[Task item] All entries below are to be returned in full, exactly as they stand.
[Start of section]
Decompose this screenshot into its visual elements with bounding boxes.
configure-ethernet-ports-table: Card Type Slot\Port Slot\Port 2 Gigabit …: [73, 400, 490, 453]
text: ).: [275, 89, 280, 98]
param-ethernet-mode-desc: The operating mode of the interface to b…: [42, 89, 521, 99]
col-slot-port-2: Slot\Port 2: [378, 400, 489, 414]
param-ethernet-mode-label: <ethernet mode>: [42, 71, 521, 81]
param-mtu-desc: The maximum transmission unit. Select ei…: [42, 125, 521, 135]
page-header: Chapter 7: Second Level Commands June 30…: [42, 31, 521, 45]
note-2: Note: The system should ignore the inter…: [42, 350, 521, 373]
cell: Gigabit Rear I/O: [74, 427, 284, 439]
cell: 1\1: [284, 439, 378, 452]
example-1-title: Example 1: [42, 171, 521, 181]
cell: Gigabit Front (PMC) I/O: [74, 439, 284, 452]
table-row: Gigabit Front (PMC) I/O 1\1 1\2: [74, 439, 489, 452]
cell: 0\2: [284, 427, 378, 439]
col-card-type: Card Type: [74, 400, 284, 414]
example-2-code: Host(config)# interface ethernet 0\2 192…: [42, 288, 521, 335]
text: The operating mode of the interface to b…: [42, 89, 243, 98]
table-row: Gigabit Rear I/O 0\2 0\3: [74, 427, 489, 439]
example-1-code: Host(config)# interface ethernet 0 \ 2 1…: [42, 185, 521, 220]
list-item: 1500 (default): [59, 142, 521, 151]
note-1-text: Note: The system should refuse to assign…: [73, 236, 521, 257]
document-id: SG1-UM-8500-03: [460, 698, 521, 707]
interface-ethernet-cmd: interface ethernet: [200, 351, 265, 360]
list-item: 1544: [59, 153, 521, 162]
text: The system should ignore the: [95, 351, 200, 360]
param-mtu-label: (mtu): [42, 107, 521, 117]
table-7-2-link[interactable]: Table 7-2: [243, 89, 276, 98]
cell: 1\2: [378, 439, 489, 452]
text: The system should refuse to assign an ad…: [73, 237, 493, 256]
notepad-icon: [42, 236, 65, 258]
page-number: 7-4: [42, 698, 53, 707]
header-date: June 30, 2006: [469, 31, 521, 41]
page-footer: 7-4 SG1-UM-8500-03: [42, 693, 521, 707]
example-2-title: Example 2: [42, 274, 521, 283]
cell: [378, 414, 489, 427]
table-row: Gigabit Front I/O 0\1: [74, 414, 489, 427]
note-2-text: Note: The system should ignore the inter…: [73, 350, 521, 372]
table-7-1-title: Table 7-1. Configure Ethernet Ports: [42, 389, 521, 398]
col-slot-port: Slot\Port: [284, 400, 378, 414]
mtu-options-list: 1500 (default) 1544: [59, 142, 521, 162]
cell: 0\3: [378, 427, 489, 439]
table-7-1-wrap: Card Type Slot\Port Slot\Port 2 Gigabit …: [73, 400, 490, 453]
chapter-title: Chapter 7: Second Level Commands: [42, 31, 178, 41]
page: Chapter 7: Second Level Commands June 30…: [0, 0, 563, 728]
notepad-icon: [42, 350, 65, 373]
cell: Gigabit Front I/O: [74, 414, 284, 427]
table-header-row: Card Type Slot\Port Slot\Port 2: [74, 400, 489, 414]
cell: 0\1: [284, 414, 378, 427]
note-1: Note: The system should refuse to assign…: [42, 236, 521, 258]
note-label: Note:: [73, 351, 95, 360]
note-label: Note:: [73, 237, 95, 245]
[End of section]
[Task result]
Decompose this screenshot into its visual elements with bounding boxes.
configure-ethernet-ports-table: Card Type Slot\Port Slot\Port 2 Gigabit …: [73, 400, 490, 453]
text: ).: [275, 89, 280, 98]
param-ethernet-mode-desc: The operating mode of the interface to b…: [42, 89, 521, 99]
col-slot-port-2: Slot\Port 2: [378, 400, 489, 414]
param-ethernet-mode-label: <ethernet mode>: [42, 71, 521, 81]
param-mtu-desc: The maximum transmission unit. Select ei…: [42, 125, 521, 135]
page-header: Chapter 7: Second Level Commands June 30…: [42, 31, 521, 45]
note-2: Note: The system should ignore the inter…: [42, 350, 521, 373]
cell: Gigabit Rear I/O: [74, 427, 284, 439]
cell: 1\1: [284, 439, 378, 452]
example-1-title: Example 1: [42, 171, 521, 181]
cell: Gigabit Front (PMC) I/O: [74, 439, 284, 452]
table-row: Gigabit Front (PMC) I/O 1\1 1\2: [74, 439, 489, 452]
cell: 0\2: [284, 427, 378, 439]
col-card-type: Card Type: [74, 400, 284, 414]
example-2-code: Host(config)# interface ethernet 0\2 192…: [42, 288, 521, 335]
text: The operating mode of the interface to b…: [42, 89, 243, 98]
table-row: Gigabit Rear I/O 0\2 0\3: [74, 427, 489, 439]
example-1-code: Host(config)# interface ethernet 0 \ 2 1…: [42, 185, 521, 220]
list-item: 1500 (default): [59, 142, 521, 151]
note-1-text: Note: The system should refuse to assign…: [73, 236, 521, 257]
document-id: SG1-UM-8500-03: [460, 698, 521, 707]
interface-ethernet-cmd: interface ethernet: [200, 351, 265, 360]
list-item: 1544: [59, 153, 521, 162]
text: The system should ignore the: [95, 351, 200, 360]
param-mtu-label: (mtu): [42, 107, 521, 117]
table-7-2-link[interactable]: Table 7-2: [243, 89, 276, 98]
cell: 1\2: [378, 439, 489, 452]
text: The system should refuse to assign an ad…: [73, 237, 493, 256]
notepad-icon: [42, 236, 65, 258]
page-number: 7-4: [42, 698, 53, 707]
header-date: June 30, 2006: [469, 31, 521, 41]
page-footer: 7-4 SG1-UM-8500-03: [42, 693, 521, 707]
example-2-title: Example 2: [42, 274, 521, 283]
cell: [378, 414, 489, 427]
table-row: Gigabit Front I/O 0\1: [74, 414, 489, 427]
note-2-text: Note: The system should ignore the inter…: [73, 350, 521, 372]
table-7-1-title: Table 7-1. Configure Ethernet Ports: [42, 389, 521, 398]
col-slot-port: Slot\Port: [284, 400, 378, 414]
mtu-options-list: 1500 (default) 1544: [59, 142, 521, 162]
cell: 0\3: [378, 427, 489, 439]
table-7-1-wrap: Card Type Slot\Port Slot\Port 2 Gigabit …: [73, 400, 490, 453]
chapter-title: Chapter 7: Second Level Commands: [42, 31, 178, 41]
page: Chapter 7: Second Level Commands June 30…: [0, 0, 563, 728]
notepad-icon: [42, 350, 65, 373]
cell: Gigabit Front I/O: [74, 414, 284, 427]
table-header-row: Card Type Slot\Port Slot\Port 2: [74, 400, 489, 414]
cell: 0\1: [284, 414, 378, 427]
note-1: Note: The system should refuse to assign…: [42, 236, 521, 258]
note-label: Note:: [73, 351, 95, 360]
note-label: Note:: [73, 237, 95, 245]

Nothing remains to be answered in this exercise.